▸ **What is needed**
Locate every line below that contains the word "Data" and copy it.

▸ **Source records**
=====
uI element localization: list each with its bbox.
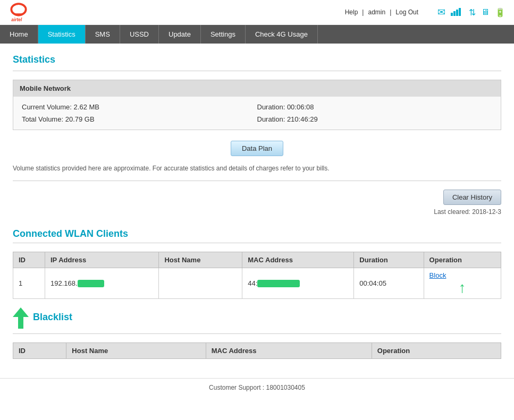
mail-icon: ✉ [437, 6, 445, 18]
nav-check4g[interactable]: Check 4G Usage [246, 25, 318, 44]
duration-total: Duration: 210:46:29 [257, 115, 493, 123]
col-operation: Operation [424, 252, 501, 268]
col-id: ID [13, 252, 45, 268]
total-duration-label: Duration: [257, 115, 285, 123]
nav-ussd[interactable]: USSD [120, 25, 159, 44]
footer: Customer Support : 18001030405 [0, 378, 514, 397]
total-volume: Total Volume: 20.79 GB [22, 115, 257, 123]
nav-settings[interactable]: Settings [201, 25, 246, 44]
bl-col-operation: Operation [372, 343, 501, 359]
last-cleared-label: Last cleared: [434, 208, 470, 216]
airtel-text: airtel [11, 17, 22, 22]
network-box-body: Current Volume: 2.62 MB Duration: 00:06:… [13, 97, 501, 130]
top-links: Help | admin | Log Out [345, 8, 418, 16]
block-arrow-up-icon: ↑ [459, 280, 466, 295]
wlan-row-1: 1 192.168. 44: 00:04:05 Block ↑ [13, 268, 501, 299]
nav-statistics[interactable]: Statistics [38, 25, 86, 44]
top-right-area: Help | admin | Log Out ✉ ⇅ 🖥 🔋 [345, 6, 505, 18]
wlan-table: ID IP Address Host Name MAC Address Dura… [13, 252, 501, 299]
wlan-row-1-hostname [159, 268, 242, 299]
svg-point-0 [11, 4, 26, 15]
blacklist-divider [13, 333, 501, 334]
bl-col-mac: MAC Address [206, 343, 372, 359]
airtel-logo-svg: airtel [9, 2, 29, 22]
wlan-row-1-mac: 44: [242, 268, 354, 299]
top-header: airtel Help | admin | Log Out ✉ ⇅ 🖥 🔋 [0, 0, 514, 25]
monitor-icon: 🖥 [481, 7, 490, 17]
blacklist-header-row-tr: ID Host Name MAC Address Operation [13, 343, 501, 359]
wlan-divider [13, 243, 501, 243]
admin-link[interactable]: admin [368, 8, 385, 16]
wlan-table-head: ID IP Address Host Name MAC Address Dura… [13, 252, 501, 268]
svg-rect-2 [453, 11, 456, 16]
logo: airtel [9, 2, 29, 22]
blacklist-title: Blacklist [33, 312, 72, 323]
status-icons: ✉ ⇅ 🖥 🔋 [437, 6, 505, 18]
blacklist-header-row: Blacklist [13, 307, 501, 330]
total-volume-label: Total Volume: [22, 115, 63, 123]
transfer-icon: ⇅ [469, 7, 476, 18]
current-volume: Current Volume: 2.62 MB [22, 103, 257, 111]
svg-rect-1 [451, 13, 453, 16]
clear-history-button[interactable]: Clear History [443, 190, 501, 205]
blacklist-table: ID Host Name MAC Address Operation [13, 342, 501, 359]
help-link[interactable]: Help [345, 8, 358, 16]
clear-row: Clear History [13, 190, 501, 205]
main-content: Statistics Mobile Network Current Volume… [0, 44, 514, 370]
block-link[interactable]: Block [429, 271, 446, 279]
svg-rect-4 [459, 8, 461, 16]
wlan-row-1-ip: 192.168. [45, 268, 158, 299]
duration-label: Duration: [257, 103, 285, 111]
blacklist-section: Blacklist ID Host Name MAC Address Opera… [13, 307, 501, 359]
logout-link[interactable]: Log Out [395, 8, 418, 16]
last-cleared-value: 2018-12-3 [472, 208, 501, 216]
wlan-header-row: ID IP Address Host Name MAC Address Dura… [13, 252, 501, 268]
duration-value: 00:06:08 [287, 103, 314, 111]
total-volume-value: 20.79 GB [65, 115, 95, 123]
svg-rect-3 [456, 10, 458, 16]
wlan-title: Connected WLAN Clients [13, 228, 501, 239]
total-duration-value: 210:46:29 [287, 115, 318, 123]
approx-note: Volume statistics provided here are appr… [13, 165, 501, 172]
signal-icon [451, 7, 464, 18]
ip-masked [78, 280, 104, 287]
blacklist-arrow-icon [13, 307, 29, 330]
mac-masked [257, 280, 300, 287]
col-ip: IP Address [45, 252, 158, 268]
battery-icon: 🔋 [495, 7, 505, 18]
statistics-title: Statistics [13, 54, 501, 65]
last-cleared: Last cleared: 2018-12-3 [13, 208, 501, 216]
approx-divider [13, 181, 501, 181]
bl-col-hostname: Host Name [66, 343, 206, 359]
nav-sms[interactable]: SMS [86, 25, 120, 44]
network-box: Mobile Network Current Volume: 2.62 MB D… [13, 80, 501, 130]
main-nav: Home Statistics SMS USSD Update Settings… [0, 25, 514, 44]
data-plan-row: Data Plan [13, 141, 501, 156]
network-box-header: Mobile Network [13, 80, 501, 97]
col-duration: Duration [354, 252, 424, 268]
duration-current: Duration: 00:06:08 [257, 103, 493, 111]
wlan-table-body: 1 192.168. 44: 00:04:05 Block ↑ [13, 268, 501, 299]
nav-update[interactable]: Update [159, 25, 201, 44]
nav-home[interactable]: Home [0, 25, 38, 44]
data-plan-button[interactable]: Data Plan [231, 141, 283, 156]
current-volume-label: Current Volume: [22, 103, 72, 111]
footer-text: Customer Support : 18001030405 [209, 384, 305, 391]
wlan-row-1-id: 1 [13, 268, 45, 299]
col-mac: MAC Address [242, 252, 354, 268]
col-hostname: Host Name [159, 252, 242, 268]
bl-col-id: ID [13, 343, 66, 359]
current-volume-value: 2.62 MB [74, 103, 99, 111]
svg-marker-5 [13, 307, 29, 329]
stats-divider [13, 71, 501, 71]
blacklist-table-head: ID Host Name MAC Address Operation [13, 343, 501, 359]
wlan-row-1-op: Block ↑ [424, 268, 501, 299]
wlan-row-1-duration: 00:04:05 [354, 268, 424, 299]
=====
▸ **Result for this task**
data-plan-row: Data Plan [13, 141, 501, 156]
data-plan-button[interactable]: Data Plan [231, 141, 283, 156]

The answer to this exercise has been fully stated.